# CLONES: clonex or Hormodin 1(root inducing substance)



## orlcorekid (Sep 25, 2006)

Has anyone tryed Clonex or Hormodin1? Clonex you can pick up at any local hydro store. Hormodin1 on the other had i got from the greenhouse that i work at(well i do the maintance part of the job). i was just wondering if anyone has tryed eirther and could tell me there results with the product. thanks


----------



## KADE (Sep 25, 2006)

I can't vouch for either... but I've heard clonex is good. I just use the cheapest rooting gel.... if u look at labels typically they all have the same amount of rooting compound in them.


----------



## Mutt (Sep 25, 2006)

I'd see if they had any "Olivia's rooting gel" floatin around.


----------



## KADE (Sep 26, 2006)

Yup, that works... right now i'm using something from wilsons


----------



## orlcorekid (Sep 26, 2006)

ok cool i think ill try both when i establish a mother. thank


----------



## AeroTX (Sep 26, 2006)

I use Green Light Rooting hormone powder.

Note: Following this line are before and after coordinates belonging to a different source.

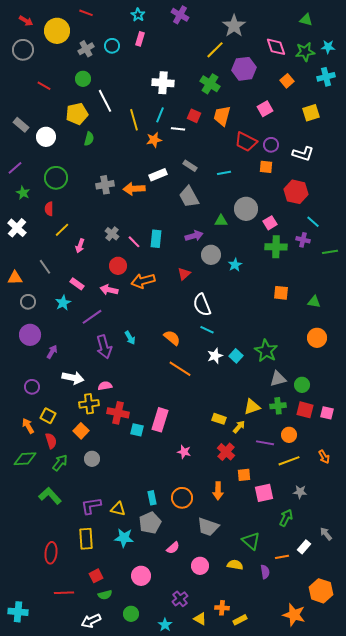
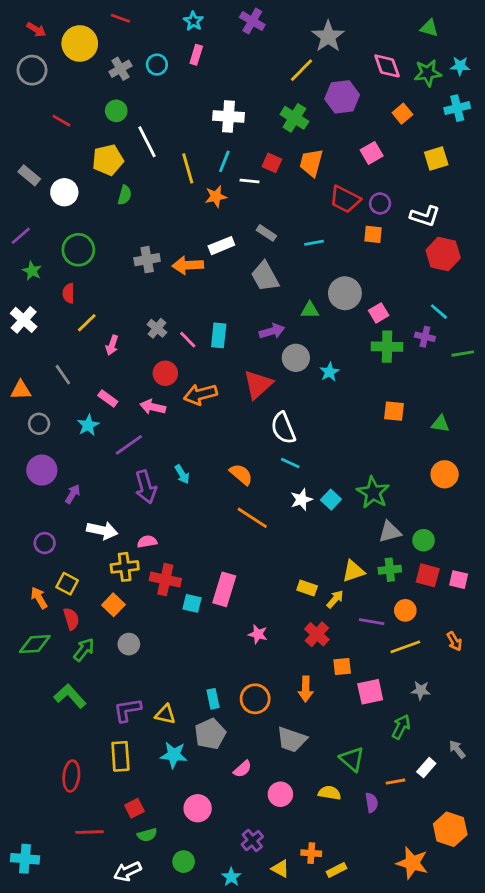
red hexagon: (296, 192) -> (443, 254), moved
red triangle: (184, 274) -> (258, 384), size x1.6

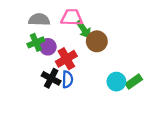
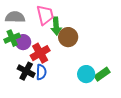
pink trapezoid: (72, 17) -> (45, 15), turned 75
green arrow: (84, 29) -> (56, 26), turned 30

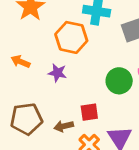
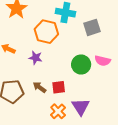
brown arrow: (64, 126) -> (39, 87), moved, turned 48

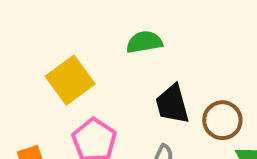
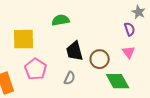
yellow square: (70, 80) -> (24, 39), turned 35

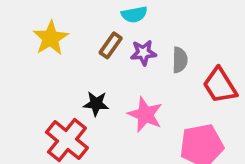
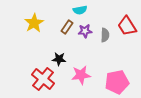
red trapezoid: (220, 85) -> (127, 26), moved
pink star: (145, 115) -> (81, 75), moved, turned -30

Does the trick every time. $3.99


----------



## flight175 (Sep 26, 2006)

can i just go to walmart and pick rooting stuff up? what brand should i be looking for at walmart or a similar big scale seller like that?


----------



## orlcorekid (Sep 26, 2006)

Well the wally world next to my side of the world has something called ROOT-X. I've never seen it or tryed it befor. Maybe your store will carry it. But like i said ive never seen or used it befor so. good luck


----------



## Mutt (Sep 26, 2006)

Rootone or shultz take root I've had success with from wal-mart. But next time I order ferts online again..i'm ordering good ole Olivias for me.


----------



## orlcorekid (Sep 27, 2006)

AeroTX said:
			
		

> I use Green Light Rooting hormone powder. Does the trick every time. $3.99


 


Where do you get the Green lLight Rooting from?


----------



## KADE (Sep 27, 2006)

It is all the same... gel I like best compared to powders...  ANY KIND will do... price does not dictate quality persay.


----------



## orlcorekid (Sep 27, 2006)

Yea thats true. I would think that gel would work the best because it will coat the bottom of the cutting better then the powder would but thats just what i think.


----------



## KADE (Sep 27, 2006)

Powders work... but u have to wet the cutting first.


----------



## orlcorekid (Sep 28, 2006)

ok so if you use a powder then you have to dip the cutting in a cup of water. phed? nutes? of just any spring water at room temp? Could you mix the powder with water first and then dip your cutting in it?


----------



## KADE (Sep 28, 2006)

i dont think the ph would matter much for a dip.. unless it was like 2 or 14. But don't you have water sittin around that is already phed?


----------